Boys & Girls Clubs of Stoneham & Wakefield receive Early Education and Out of School Time grant award of $225,000.00

Grant to support capital upgrades at the Clubs’ facilities.

The Baker-Polito Administration and the Children’s Investment Fund (CIF), with its affiliate the Community Economic Development Assistance Corporation (CEDAC), awarded $7.5 million in Early Education and Out of School Time Capital Fund (EEOST) capital improvement grants to thirty-six organizations.

The grants to child care centers and out-of-school time programs range from $100,000-$250,000, and this year the emphasis shifted to provide capital funding needed to address health and safety concerns related to COVID-19.

“Our Administration is pleased to support childcare providers across the Commonwealth who have worked tirelessly throughout the COVID-19 pandemic to care for children and support families returning to work,” said Governor Charlie Baker.

“Our programs during COVID-19 were designed to support the education and social and emotional health of young people. Many of them spend more than 20 hours a week in early learning and after-school settings because of their parents’ job situation. This already stressful situation was exacerbated by the pandemic, especially for essential workers. During the pandemic some children spent more than 40 hours a week with us. This grant will address our pressing facility needs that are critical for these programs to be successful,” commented John Brinkman, Chief Operating Officer of the Boys & Girls Clubs of Stoneham & Wakefield.

The Boys & Girls Clubs of Stoneham & Wakefield never closed during the pandemic. They operated with a series of appropriate measures to ensure the safety of all their children, including opening at four different sites, providing childcare from 7:30 am to 6:00 pm. This included allowing children to attend their virtual schooling at the Clubs and providing them 3 meals/snacks a day.

“These awards announced today – which mark the largest total amount awarded since the inception of the EEOST grants – will improve child care programs across the state,” said Lt. Governor Karyn Polito. “Now more than ever, as families return to workplaces, investments in early education and care settings are vital to provide necessary resources to children and their families through high-quality early childhood education and out-of-school time programs.”

“Every child deserves the opportunity to learn in high-quality, safe, healthy, and joyous education environments,” said Early Education and Care Commissioner Samantha Aigner-Treworgy. “Well-designed classrooms and play spaces can greatly enhance early learning and support children to grow and thrive.”

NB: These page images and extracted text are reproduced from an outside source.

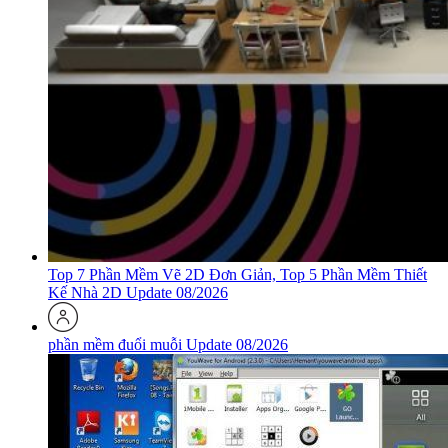
Top 7 Phần Mềm Vẽ 2D Đơn Giản, Top 5 Phần Mềm Thiết
Kế Nhà 2D Update 08/2026
phần mềm đuổi muỗi Update 08/2026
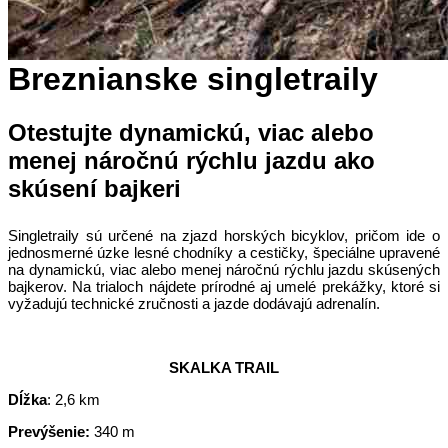
Breznianske singletraily
Otestujte dynamickú, viac alebo
menej náročnú rýchlu jazdu ako
skúsení bajkeri
Singletraily sú určené na zjazd horských bicyklov, pričom ide o
jednosmerné úzke lesné chodníky a cestičky, špeciálne upravené
na dynamickú, viac alebo menej náročnú rýchlu jazdu skúsených
bajkerov. Na trialoch nájdete prírodné aj umelé prekážky, ktoré si
vyžadujú technické zručnosti a jazde dodávajú adrenalín.
SKALKA TRAIL
Dĺžka
: 2,6 km
Prevýšenie:
340 m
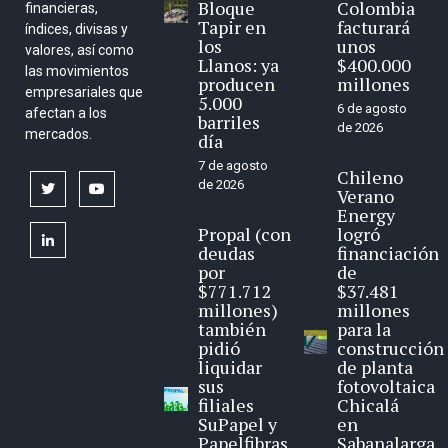
Bloque
Colombia
financieras,
Tapir en
facturará
índices, divisas y
los
unos
valores, así como
Llanos: ya
$400.000
las movimientos
producen
millones
empresariales que
5.000
6 de agosto
afectan a los
barriles
de 2026
mercados.
día
7 de agosto
Chileno
de 2026
twitter
youtube
Verano
Energy
Propal (con
logró
linkedin
deudas
financiación
por
de
$771.712
$37.481
millones)
millones
también
para la
pidió
construcción
liquidar
de planta
sus
fotovoltaica
filiales
Chicalá
SuPapel y
en
Papelfibras
Sabanalarga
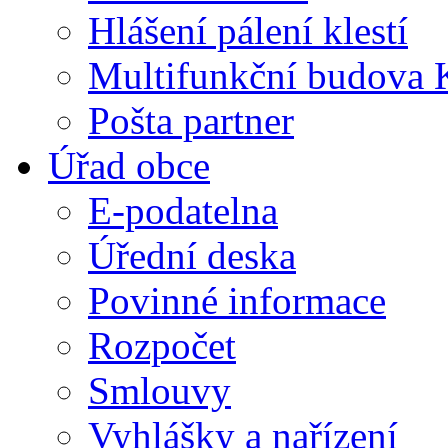
Hlášení pálení klestí
Multifunkční budova 
Pošta partner
Úřad obce
E-podatelna
Úřední deska
Povinné informace
Rozpočet
Smlouvy
Vyhlášky a nařízení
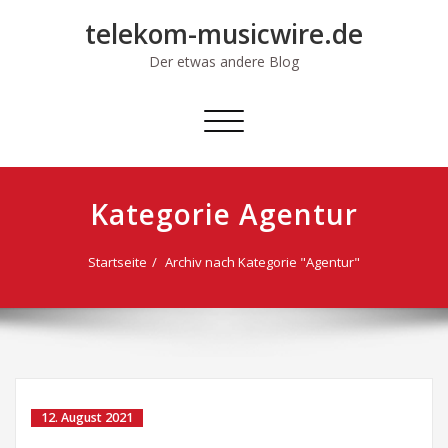
Skip
telekom-musicwire.de
to
content
Der etwas andere Blog
Schalte
Navigation
Kategorie Agentur
Startseite
Archiv nach Kategorie "Agentur"
12. August 2021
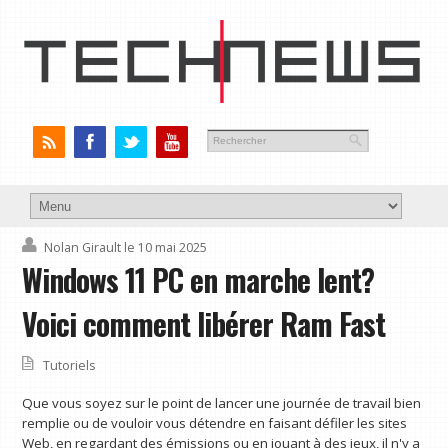
Nolan Girault
le 10 mai 2025
Windows 11 PC en marche lent?
Voici comment libérer Ram Fast
Tutoriels
Que vous soyez sur le point de lancer une journée de travail bien
remplie ou de vouloir vous détendre en faisant défiler les sites
Web, en regardant des émissions ou en jouant à des jeux, il n'y a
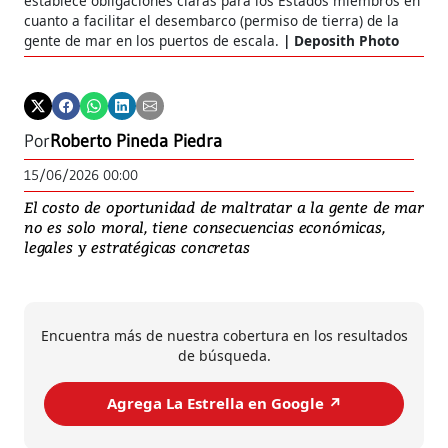
establece obligaciones claras para los Estados miembros en
cuanto a facilitar el desembarco (permiso de tierra) de la
gente de mar en los puertos de escala.
Deposith Photo
Por
Roberto Pineda Piedra
15/06/2026 00:00
El costo de oportunidad de maltratar a la gente de mar
no es solo moral, tiene consecuencias económicas,
legales y estratégicas concretas
Encuentra más de nuestra cobertura en los resultados
de búsqueda.
Agrega La Estrella en Google ↗️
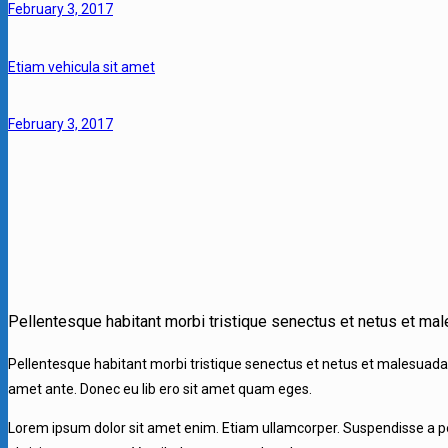
February 3, 2017
Etiam vehicula sit amet
February 3, 2017
Pellentesque habitant morbi tristique senectus et netus et mal
Pellentesque habitant morbi tristique senectus et netus et malesuada f
amet ante. Donec eu lib ero sit amet quam eges.
Lorem ipsum dolor sit amet enim. Etiam ullamcorper. Suspendisse a pelle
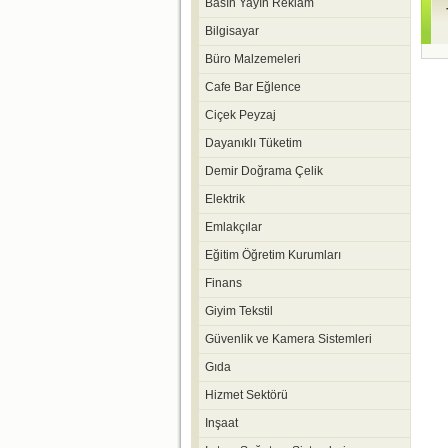
Basın Yayın Reklam
Bilgisayar
Büro Malzemeleri
Cafe Bar Eğlence
Ciçek Peyzaj
Dayanıklı Tüketim
Demir Doğrama Çelik
Elektrik
Emlakçılar
Eğitim Öğretim Kurumları
Finans
Giyim Tekstil
Güvenlik ve Kamera Sistemleri
Gıda
Hizmet Sektörü
Inşaat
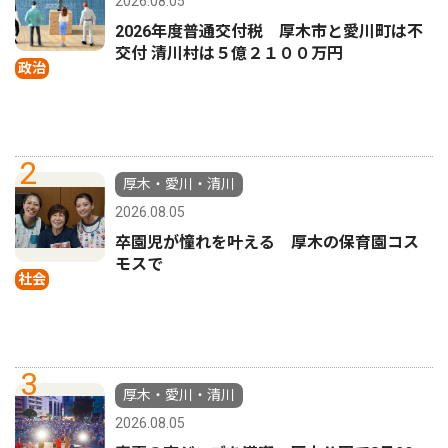
2026.08.05
2026年度普通交付税 厚木市と愛川町は不
交付 清川村は５億２１００万円
政治
2
厚木・愛川・清川
2026.08.05
卒園児が憧れを叶える 厚木の保育園コス
モスで
社会
3
厚木・愛川・清川
2026.08.05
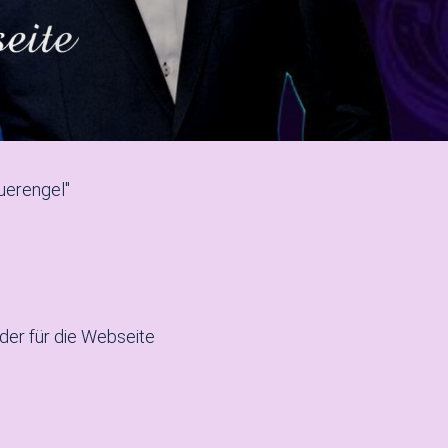
uerengel"
der für die Webseite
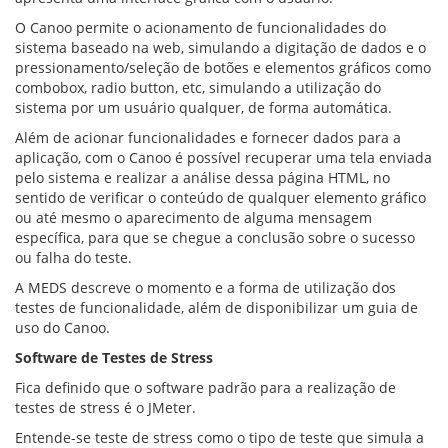
O Canoo permite o acionamento de funcionalidades do
sistema baseado na web, simulando a digitação de dados e o
pressionamento/seleção de botões e elementos gráficos como
combobox, radio button, etc, simulando a utilização do
sistema por um usuário qualquer, de forma automática.
Além de acionar funcionalidades e fornecer dados para a
aplicação, com o Canoo é possível recuperar uma tela enviada
pelo sistema e realizar a análise dessa página HTML, no
sentido de verificar o conteúdo de qualquer elemento gráfico
ou até mesmo o aparecimento de alguma mensagem
específica, para que se chegue a conclusão sobre o sucesso
ou falha do teste.
A MEDS descreve o momento e a forma de utilização dos
testes de funcionalidade, além de disponibilizar um guia de
uso do Canoo.
Software de Testes de Stress
Fica definido que o software padrão para a realização de
testes de stress é o JMeter.
Entende-se teste de stress como o tipo de teste que simula a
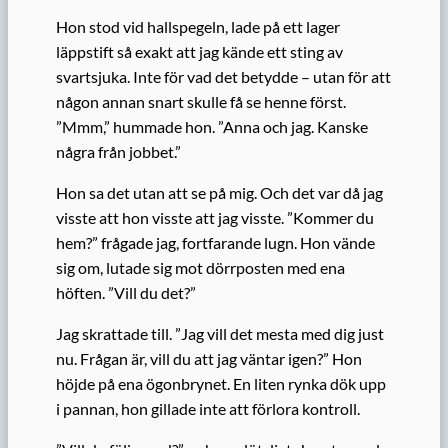
Hon stod vid hallspegeln, lade på ett lager
läppstift så exakt att jag kände ett sting av
svartsjuka. Inte för vad det betydde – utan för att
någon annan snart skulle få se henne först.
”Mmm,” hummade hon. ”Anna och jag. Kanske
några från jobbet.”
Hon sa det utan att se på mig. Och det var då jag
visste att hon visste att jag visste. ”Kommer du
hem?” frågade jag, fortfarande lugn. Hon vände
sig om, lutade sig mot dörrposten med ena
höften. ”Vill du det?”
Jag skrattade till. ”Jag vill det mesta med dig just
nu. Frågan är, vill du att jag väntar igen?” Hon
höjde på ena ögonbrynet. En liten rynka dök upp
i pannan, hon gillade inte att förlora kontroll.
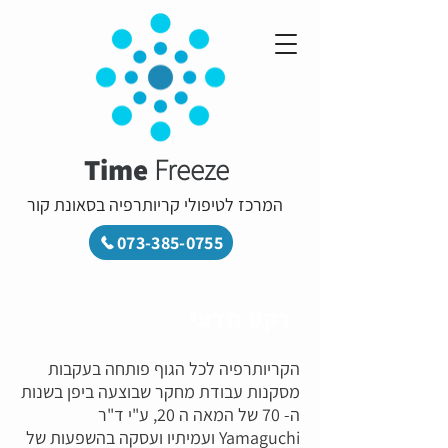
Time
Freeze
המרכז לטיפולי קריותרפיה בסאונת קור
073-385-0755
רקע מדעי
הקריותרפיה לכל הגוף פותחה בעקבות
מסקנות עבודת מחקר שבוצעה ביפן בשנות
ה- 70 של המאה ה 20, ע"י ד"ר
Yamaguchi ועמיתיו ועסקה בהשפעות של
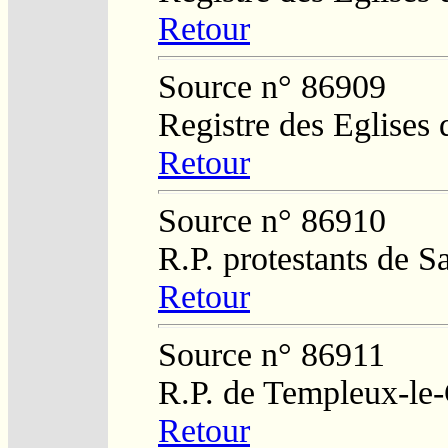
Retour
Source n° 86909
Registre des Eglises 
Retour
Source n° 86910
R.P. protestants de 
Retour
Source n° 86911
R.P. de Templeux-le
Retour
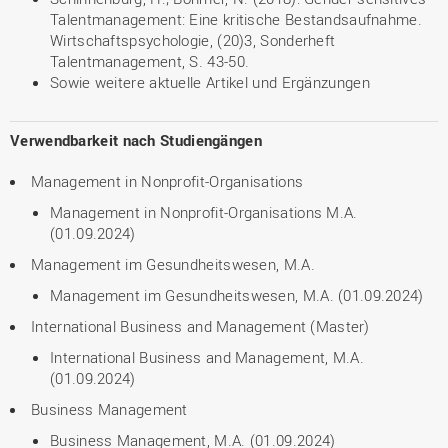
Talentmanagement: Eine kritische Bestandsaufnahme.
Wirtschaftspsychologie, (20)3, Sonderheft
Talentmanagement, S. 43-50.
Sowie weitere aktuelle Artikel und Ergänzungen
Verwendbarkeit nach Studiengängen
Management in Nonprofit-Organisations
Management in Nonprofit-Organisations M.A.
(01.09.2024)
Management im Gesundheitswesen, M.A.
Management im Gesundheitswesen, M.A. (01.09.2024)
International Business and Management (Master)
International Business and Management, M.A.
(01.09.2024)
Business Management
Business Management, M.A. (01.09.2024)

“This year’s grants will reach five times as many providers as last year,” said Theresa Jordan, Director of the Children’s Investment Fund, an affiliate of CEDAC. “It is funding critical improvements needed during the COVID-19 pandemic, recognizing the enormous effort undertaken by child care providers over the past year to create safe environments for children.”

All the grantees are non-profit corporations or organizations in which a non-profit corporation has a controlling interest. The Department of Early Education and Care partners with CEDAC’s affiliate, the Children’s Investment Fund, to administer the grants.